The multi-gig, multi-venue two day extravaganza that is Camden Crawl 2010 is a chance for the less hardy festival goer to indulge themselves in a plethora of new and established acts in the bad smelling bars, clubs, pubs, toilet-venues and concert halls of indie-tastic Camden, yet still get a good nights sleep in their own soft bed at the end of the night. The 2010 line up saw many punters attracted by big names such as the Sugababes, Calvin Harris and Lost Prophets at the Roundhouse venue, but for the new music connoisseur there was a plethora of lesser known delights to be discovered.
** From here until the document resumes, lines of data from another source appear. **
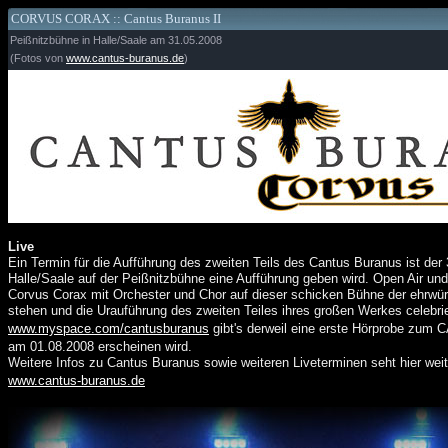
CORVUS CORAX :: Cantus Buranus II
Peißnitzbühne in Halle/Saale am 31.05.2008
(Fotos von
www.cantus-buranus.de
)
Live
Ein Termin für die Aufführung des zweiten Teils des Cantus Buranus ist der
Halle/Saale auf der Peißnitzbühne eine Aufführung geben wird. Open Air un
Corvus Corax mit Orchester und Chor auf dieser schicken Bühne der ehrwür
stehen und die Urauführung des zweiten Teiles ihres großen Werkes celebri
www.myspace.com/cantusburanus
gibt's derweil eine erste Hörprobe zu
am 01.08.2008 erscheinen wird.
Weitere Infos zu Cantus Buranus sowie weiteren Liveterminen seht hier weit
www.cantus-buranus.de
Inevitably, there was rain, cider was consumed and line up clashes meant that it wasn’t possible to see everything (The Gold Panda / Chew Lips / DEKADE / Clock Opera / Samuel and the Dragon / Lightspeed Champion six way clash on the second day was particularly disappointing) , but it wouldn’t be a festival without such features. The anticipated lengthy queues to get into venues didn’t materialise for Breaking More Waves (although admittedly on day one we only 'crawled' between two venues) and after watching full sets by seventeen acts over two days, the ticket price seemed like money well spent.
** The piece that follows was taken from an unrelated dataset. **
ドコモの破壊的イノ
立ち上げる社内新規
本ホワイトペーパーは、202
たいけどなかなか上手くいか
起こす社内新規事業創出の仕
Saturdays Canadian Blast showcase at the Fiddlers Elbow was the perfect way to gently acquaint oneself with the event, and also provided one of the highlights of the weekend. The soft focus, sixties tinged folk harmonies of Wilderness of Manitoba (pictured) are effortlessly warm and wonderful. Understated cellos, banjos, bowl rubbing and child-like acoustic guitar interplay with dreamy male and female vocals to produce something utterly beguiling and beautiful - if no other band had played for the rest of the weekend it would have been worth it. Before this unexpected delight the band also help out as backing group to Octoberman, who covers the Springsteen classic I’m On Fire amongst his own slightly fragile folky tunes. The Polish born Canadian Artur Dyjencinski plays sultry downbeat tunes, his vintage melancholic baritone sounding like something from a black and white movie of old. With a band that includes a guitarist / co-vocalist from Sunderland who sports a brimmed red hat, they’re multi-national, and Artur confuses the issue even further by admitting that he thought that Sunderland was in Germany.
After Canadian Blast a blast of other sorts occurs as rain hammers down on the impractical fashions of the indie kids of London. It’s just as well this isn’t a festival in a field as there’s not a pair of wellies to be seen, ill advised short dresses, skinny jeans, hip hugging shorts and converse shoes being the order of the day. Thrashy electronic duo Kap Bambino makes sure that everyone dries out quickly though by generating heat with their mosh pit inducing blend of hardcore electro. Digital punk princess vocalist Caroline fizzes with energy, jumping into the crowd, screaming into her microphone whilst a barrage of beats and dirty computer noise assaults the ears. The performance is very Crystal Castles-esque - a frenzied blur of a one night stand fun.
Just back from a festival in Norway, the keyboard player of Stornoway sports a most unrock ‘n’ roll of pair of casual red trousers, but even this fashion faux pas cannot stop the band from producing simply charming songs about romance, travel and nature. Unfortunately the big space of Koko does the bands songs no favours, the sound losing intimacy and it’s only their more upbeat songs such as I Saw You Blink, Zorbing and the closing Watching Birds that really grab the audience. Smoke Fairies suffer the same problem. Their medieval blues conjures images of unicorns, misty moss covered forests and pagan dancers and would probably be utterly bewitching in a small attentive room. Unfortunately in the vast heights of Koko with a chattering crowd to battle against something extraordinary is lost.
They can now be filed in the box named ‘classic’, having been around for twenty years, yet Teenage Fanclub fail to ignite and their performance feels a little vacant and cold. Their songs are admirably well crafted and full of harmonies but their performance lacks the venom that is required at this later point in the evening. That is left to Autokratz and their twitching, pulsing spiked electronic jams that get hands in the air and the crowd grooving - a hedonistic end to the first day of the crawl.